A Sentient ship shoots through the wormhole before it closes, its guns hot as it chases down the listing fleet ship that is desperately trying to reach Centari. It’ll never make it. No other ships are close enough to help.
“We are.” Lana’s strength resonates through my bones, her power akin to my own. “Kyte, ready on the gun. Jeren, get ready to shoot.” She shoves her emotions for Master Daviti to the back of her mind.
I drop into the gunner’s seat.
“You’re going to have to rig it. Yours is still a student model. Here—” Kyte sends an image to my mind of how to rearrange the components to make the gun live.
I make quick work of it and am sure to enable the dampening module so I don’t de-power my own ship a la Kyte. “Ready.” I sit down and pull down the targeting viewer. The Sentient ship is firing now, its blasts tearing off bits of the fleet ship.
“Let’s go.” Lana takes lead, and the Granterry beats begin to thrum through the speakers. “We’ve got this.”
“I’m ready.” Kyte practically vibrates with aggression. It gives me pause, and more than that, a bad feeling. An intuition.
“Kyte?” I call down the bond, but my question reaches a wall of thick granite. He’s blocked himself off. My intuition turns to worry for my brother, but when a blast rockets past our ship, I have to focus.
Kyte is already firing, his shots glancing off the enormous Sentient ship, the black metal sides armored and seemingly impervious. It’s easily ten times the size of our ships, double that of the fleet vessel it’s chasing.
Lana’s ship breaks away. “I’m going to maneuver to its other side to try and take out the virudivan engine with a direct shot. You do the same on this side.”
“I want you close,” Ceredes bites the words through the comms. “Stay.”
“Sorry, Alpha Commander. I’m an Omega, so I only answer to—”
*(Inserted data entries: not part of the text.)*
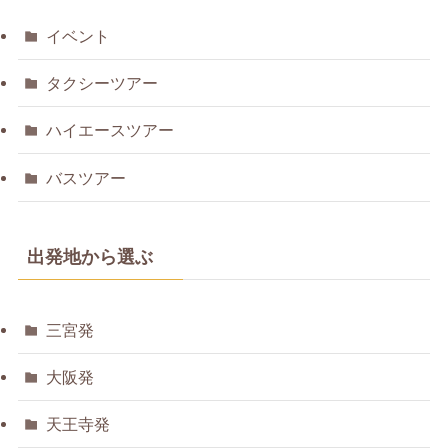
イベント
タクシーツアー
ハイエースツアー
バスツアー
出発地から選ぶ
三宮発
大阪発
天王寺発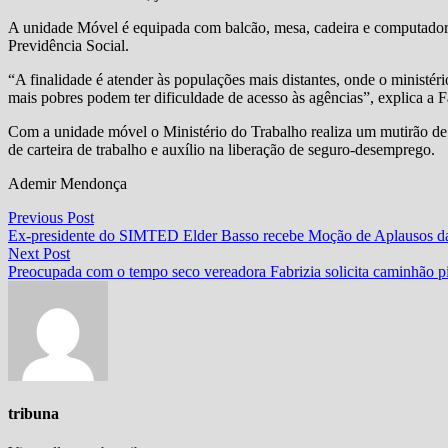
A unidade Móvel é equipada com balcão, mesa, cadeira e computador 
Previdência Social.
“A finalidade é atender às populações mais distantes, onde o ministér
mais pobres podem ter dificuldade de acesso às agências”, explica a F
Com a unidade móvel o Ministério do Trabalho realiza um mutirão de
de carteira de trabalho e auxílio na liberação de seguro-desemprego.
Ademir Mendonça
Navegação
Previous
Previous Post
post:
Ex-presidente do SIMTED Elder Basso recebe Moção de Aplausos d
de
Next
Next Post
Post
post:
Preocupada com o tempo seco vereadora Fabrizia solicita caminhão p
tribuna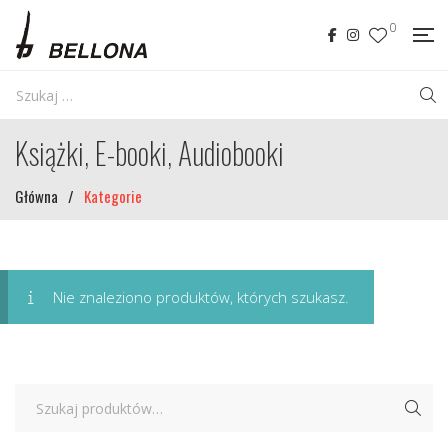
0
Książki, E-booki, Audiobooki
Główna
/
Kategorie
Nie znaleziono produktów, których szukasz.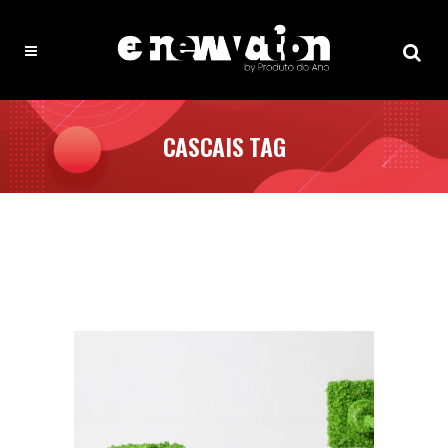
CASCAIS TAG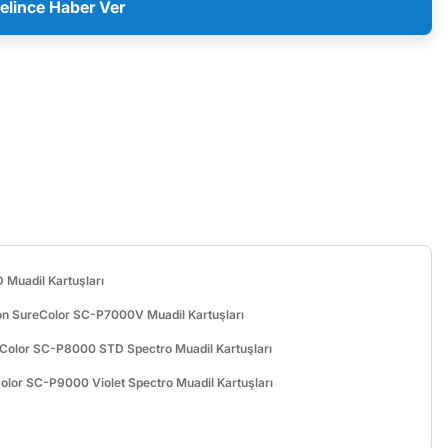
elince Haber Ver
Muadil Kartuşları
n SureColor SC-P7000V Muadil Kartuşları
Color SC-P8000 STD Spectro Muadil Kartuşları
lor SC-P9000 Violet Spectro Muadil Kartuşları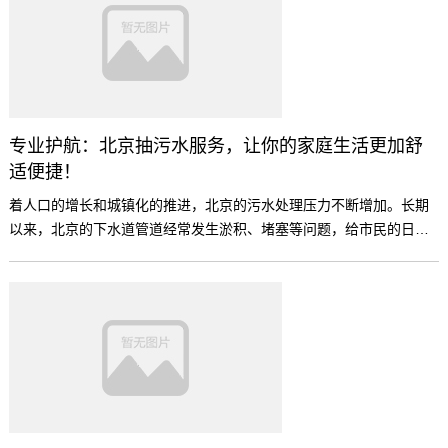
专业护航：北京抽污水服务，让你的家庭生活更加舒
适便捷！
着人口的增长和城镇化的推进，北京的污水处理压力不断增加。长期
以来，北京的下水道管道经常发生淤积、堵塞等问题，给市民的日常
生活带来了不便和困扰。为了解决这一问题，北京市采取了多种措
施，其中之一就是提供专业的污水清淤服务，以保证市民家庭的生活
更加舒适和便捷。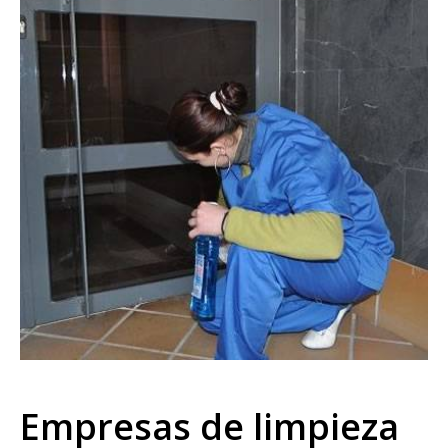
Empresas de limpieza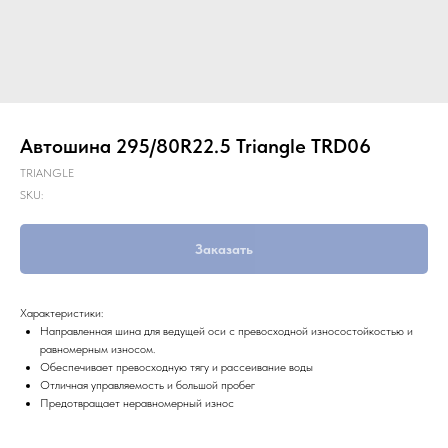
Автошина 295/80R22.5 Triangle TRD06
TRIANGLE
SKU:
Заказать
Характеристики:
Направленная шина для ведущей оси с превосходной износостойкостью и
равномерным износом.
Обеспечивает превосходную тягу и рассеивание воды
Отличная управляемость и большой пробег
Предотвращает неравномерный износ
“Ilwen,” I fill in. “Your Omega Commander.”
“Right. Yuck. Ilwen.” She jets through the space, her ship nimble and her mind even more so. A few rear cannons begin firing from the Sentient ship, but she dodges them with ease and disappears on the other side of the hulking mass.
“I don’t like it,” Ceredes grumbles as I fire directly at the cannons.
“Closer.” Though my weapons are hot, they still don’t have the oomph of a true combat bird, so I need to be nearer if I intend to do damage.
“Working on it.”
“Hurry. I don’t think that fleet ship can take any more hits.”
Kyte flinches. We all feel it, but we’re too busy firing and maneuvering around the Sentients’ defensive blasts to inquire about it.
When a bay door opens along the side and Sentient drones fly out, I turn my fire to them, picking them off as quickly as I can. But they’re keeping me back and away from the blue glow of virudivan power.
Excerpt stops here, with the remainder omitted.